Aim of the exercise:
Return each line below exactly as it reads, and omit any image in it.

============================================================

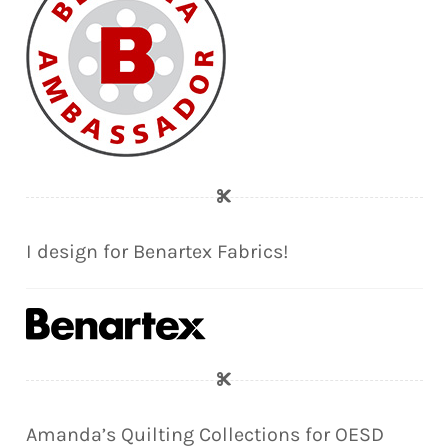
I design for Benartex Fabrics!
Amanda’s Quilting Collections for OESD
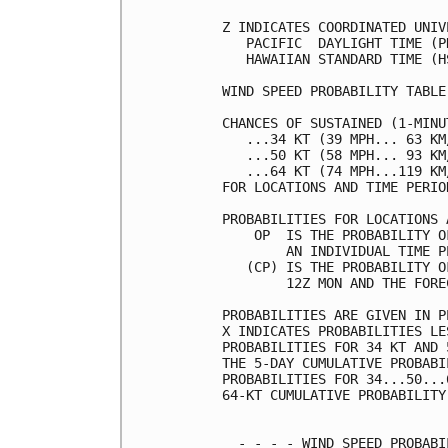
Z INDICATES COORDINATED UNIV
   PACIFIC  DAYLIGHT TIME (P
   HAWAIIAN STANDARD TIME (H
WIND SPEED PROBABILITY TABLE
CHANCES OF SUSTAINED (1-MINU
   ...34 KT (39 MPH... 63 KM
   ...50 KT (58 MPH... 93 KM
   ...64 KT (74 MPH...119 KM
FOR LOCATIONS AND TIME PERIO
PROBABILITIES FOR LOCATIONS 
    OP  IS THE PROBABILITY O
        AN INDIVIDUAL TIME P
   (CP) IS THE PROBABILITY O
        12Z MON AND THE FORE
PROBABILITIES ARE GIVEN IN P
X INDICATES PROBABILITIES LE
PROBABILITIES FOR 34 KT AND 
THE 5-DAY CUMULATIVE PROBABI
PROBABILITIES FOR 34...50...
64-KT CUMULATIVE PROBABILITY
  - - - - WIND SPEED PROBABI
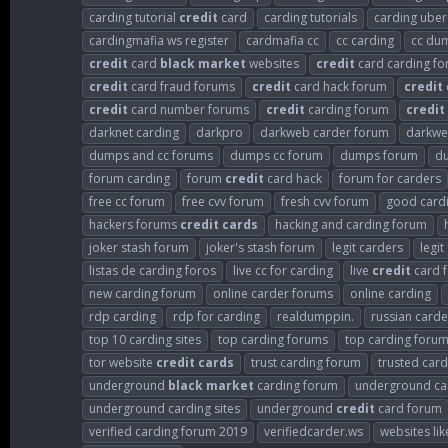
carding tutorial
credit
card
carding tutorials
carding uber
cardingmafia ws register
cardmafia cc
cc carding
cc du
credit
card
black
market
websites
credit
card carding f
credit
card fraud forums
credit
card hack forum
credit
credit
card number forums
credit
carding forum
credit
darknet carding
darkpro
darkweb carder forum
darkwe
dumps and cc forums
dumps cc forum
dumps forum
d
forum carding
forum
credit
card hack
forum for carders
free cc forum
free cvv forum
fresh cvv forum
good card
hackers forums
credit
cards
hacking and carding forum
joker stash forum
joker's stash forum
legit carders
legi
listas de carding foros
live cc for carding
live
credit
card f
new carding forum
online carder forums
online carding
rdp carding
rdp for carding
realdumppin.
russian card
top 10 carding sites
top carding forums
top carding foru
tor website
credit
cards
trust carding forum
trusted card
underground
black
market
carding forum
underground ca
underground carding sites
underground
credit
card forum
verified carding forum 2019
verifiedcarder.ws
websites lik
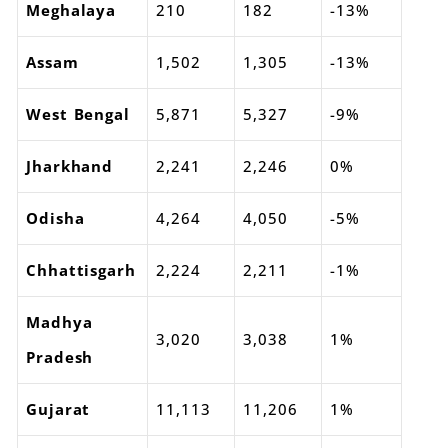
Meghalaya
210
182
-13%
Assam
1,502
1,305
-13%
West Bengal
5,871
5,327
-9%
Jharkhand
2,241
2,246
0%
Odisha
4,264
4,050
-5%
Chhattisgarh
2,224
2,211
-1%
Madhya
3,020
3,038
1%
Pradesh
Gujarat
11,113
11,206
1%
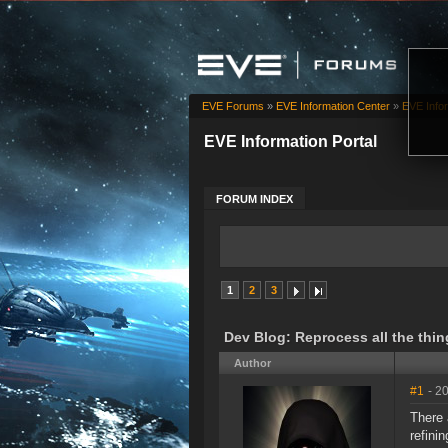
EVE Forums
»
EVE Information Center
»
EVE Infor
EVE Information Portal
FORUM INDEX
1
2
3
Dev Blog: Reprocess all the thin
Author
#1
- 2
There 
refini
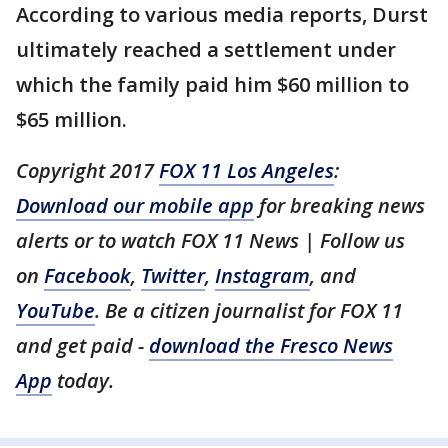
According to various media reports, Durst
ultimately reached a settlement under
which the family paid him $60 million to
$65 million.
Copyright 2017
FOX 11 Los Angeles
:
Download our mobile app
for breaking news
alerts or to watch FOX 11 News | Follow us
on
Facebook
,
Twitter
,
Instagram
, and
YouTube
. Be a citizen journalist for FOX 11
and get paid -
download the Fresco News
App
today.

============================================================

Task solution:
I design for Benartex Fabrics!
Amanda’s Quilting Collections for OESD
Z INDICATES COORDINATED UNIV
   PACIFIC  DAYLIGHT TIME (P
   HAWAIIAN STANDARD TIME (H
WIND SPEED PROBABILITY TABLE
CHANCES OF SUSTAINED (1-MINU
   ...34 KT (39 MPH... 63 KM
   ...50 KT (58 MPH... 93 KM
   ...64 KT (74 MPH...119 KM
FOR LOCATIONS AND TIME PERIO
PROBABILITIES FOR LOCATIONS 
    OP  IS THE PROBABILITY O
        AN INDIVIDUAL TIME P
   (CP) IS THE PROBABILITY O
        12Z MON AND THE FORE
PROBABILITIES ARE GIVEN IN P
X INDICATES PROBABILITIES LE
PROBABILITIES FOR 34 KT AND 
THE 5-DAY CUMULATIVE PROBABI
PROBABILITIES FOR 34...50...
64-KT CUMULATIVE PROBABILITY
  - - - - WIND SPEED PROBABI
carding tutorial
credit
card
carding tutorials
carding uber
cardingmafia ws register
cardmafia cc
cc carding
cc du
credit
card
black
market
websites
credit
card carding f
credit
card fraud forums
credit
card hack forum
credit
credit
card number forums
credit
carding forum
credit
darknet carding
darkpro
darkweb carder forum
darkwe
dumps and cc forums
dumps cc forum
dumps forum
d
forum carding
forum
credit
card hack
forum for carders
free cc forum
free cvv forum
fresh cvv forum
good card
hackers forums
credit
cards
hacking and carding forum
joker stash forum
joker's stash forum
legit carders
legi
listas de carding foros
live cc for carding
live
credit
card f
new carding forum
online carder forums
online carding
rdp carding
rdp for carding
realdumppin.
russian card
top 10 carding sites
top carding forums
top carding foru
tor website
credit
cards
trust carding forum
trusted card
underground
black
market
carding forum
underground ca
underground carding sites
underground
credit
card forum
verified carding forum 2019
verifiedcarder.ws
websites lik
Meghalaya
210
182
-13%
Assam
1,502
1,305
-13%
West Bengal
5,871
5,327
-9%
Jharkhand
2,241
2,246
0%
Odisha
4,264
4,050
-5%
Chhattisgarh
2,224
2,211
-1%
Madhya
3,020
3,038
1%
Pradesh
Gujarat
11,113
11,206
1%
EVE Forums
»
EVE Information Center
»
EVE Infor
EVE Information Portal
FORUM INDEX
1
2
3
Dev Blog: Reprocess all the thin
Author
#1
- 2
There 
refini
According to various media reports, Durst
ultimately reached a settlement under
which the family paid him $60 million to
$65 million.
Copyright 2017
FOX 11 Los Angeles
:
Download our mobile app
for breaking news
alerts or to watch FOX 11 News | Follow us
on
Facebook
,
Twitter
,
Instagram
, and
YouTube
. Be a citizen journalist for FOX 11
and get paid -
download the Fresco News
App
today.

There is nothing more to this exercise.